Before looking at the data, wandering around the Burned Forest patch, in particular, I would have asked: Am I seeing so few seedlings here because seedlings will desiccate on seedbed/growth substrates that are some threshold of "far" from the water table (and this patch is characterized by a relatively tall lawn of sphagnum)? It seems that desiccation with increasing distance from the water table should hold across patches, except perhaps in the Forest where the canopy cover and density of tall shrubs could maintain a moister microclimate (including the saturation of moss cushions). . . . I don't know whether I should be examining the relationship between P. uviferum seedlings and DWT using pooled data or by patch.

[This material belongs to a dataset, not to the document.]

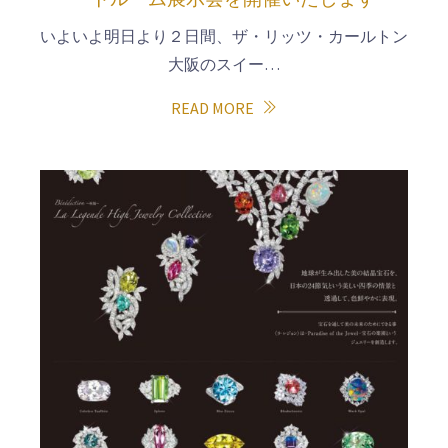
いよいよ明日より２日間、ザ・リッツ・カールトン
大阪のスイー…
READ MORE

Patches are characterized by different ranges of DWT and different abundances of seedlings. . . .Does any of the above or the data below alter your suggestions about what I should do with DWT?

image

ebuhle commented 1 year ago

A few half-baked thoughts from someone who knows basically nothing about this system:

If forest and bog represent alternative stable states, with fire switching from the former to the latter, then there must be feedback processes that maintain suitable conditions for tree regeneration under forest canopy as well as feedbacks that maintain sphagnum and keep seedlings out. You're hypothesizing desiccation as a bog-maintaining feedback, driven by the height of the moss layer above the water table and exacerbated by the exposed microclimate. That seems to imply the effect of DWT depends on the microclimatic context (e.g. temperature, wind speed, humidity) so it would be expected to vary across patches of different vegetation structure. Do you have direct evidence of seedling mortality caused by desiccation? (I suspect the answer is yes, based on the plantation study, but TBH I don't remember.)

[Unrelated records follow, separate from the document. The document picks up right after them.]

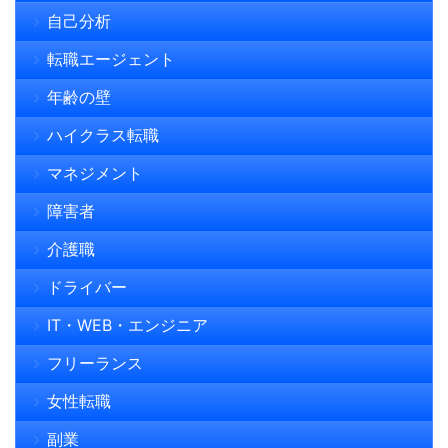
自己分析
転職エージェント
年齢の壁
ハイクラス転職
マネジメント
障害者
介護職
ドライバー
IT・WEB・エンジニア
フリーランス
女性転職
副業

On the other side, what feedbacks maintain forest canopy and promote seedling establishment? Is sphagnum absent / less abundant / lower in stature in forest stands? If so, is that because it gets shaded out, or what? This is probably a dumb question, but can the vegetation itself influence the water table depth, e.g. through evapotranspiration?

Alternatively (no pun intended), maybe forest and bog don't represent alternative stable states. Maybe Burned Forest is not a climax but a seral stage that is just taking a loooong time to be invaded by these slow-growing, classically K-selected trees. Or maybe environmental conditions have shifted in some way that disfavors seedling recruitment, so the pre-fire forest and the current bog aren't actually occupying "the same habitat". No doubt you've considered these alternative hypotheses, and of course the last one may be impossible to rule out without long-term (pre-fire) monitoring data.

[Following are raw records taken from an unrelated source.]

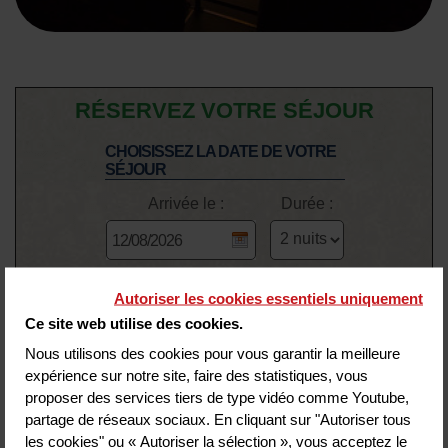
RÉSERVEZ VOTRE SÉJOUR
CHOISISSEZ LA DATE DE VOTRE
SÉJOUR
Arrivée le :
Durée :
Nombre de chambre(s) :
Autoriser les cookies essentiels uniquement
Ce site web utilise des cookies.
Chambre 1
Nous utilisons des cookies pour vous garantir la meilleure
adultes
enfants
expérience sur notre site, faire des statistiques, vous
proposer des services tiers de type vidéo comme Youtube,
partage de réseaux sociaux. En cliquant sur "Autoriser tous
les cookies" ou « Autoriser la sélection », vous acceptez le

As for those marginal effects plots of DWT ... boy, hard to know what to make of that. Lots of noise, some of which may be explained by other known covariates. If I squint at the middle plots (without the linear fits) I could convince myself that they're consistent with your hypothesis of an optimal DWT:

One of the driving ideas was that young/small seedlings may desiccate, even in the wet bog patch, during the drought season because their roots are too far from the water table given the height/thickness of the Sphagnum lawns. Yet, young seedlings are also likely to die from lengthy surface inundation.

Except the unimodal pattern is, if anything, clearer in Forest, Bog Forest, and Transition than in Bog, and the "optimum" seems to occur well away from zero. (BTW, I've been wondering why Transition and Burned Forest aren't included in the models we've been discussing.) But these are snapshot measurements of DWT, right? Could a plot with a value of, say, 10 cm be fully inundated during the wet season?

A more rigorous way to check for departures from linearity would be to statistically control for other sources of variation; that is, plot the residuals from some larger model rather than the raw data as shown here. But then that gets tricky because Poisson residuals are not well-defined / well-behaved.

Not sure if any of that helps, but I did warn you.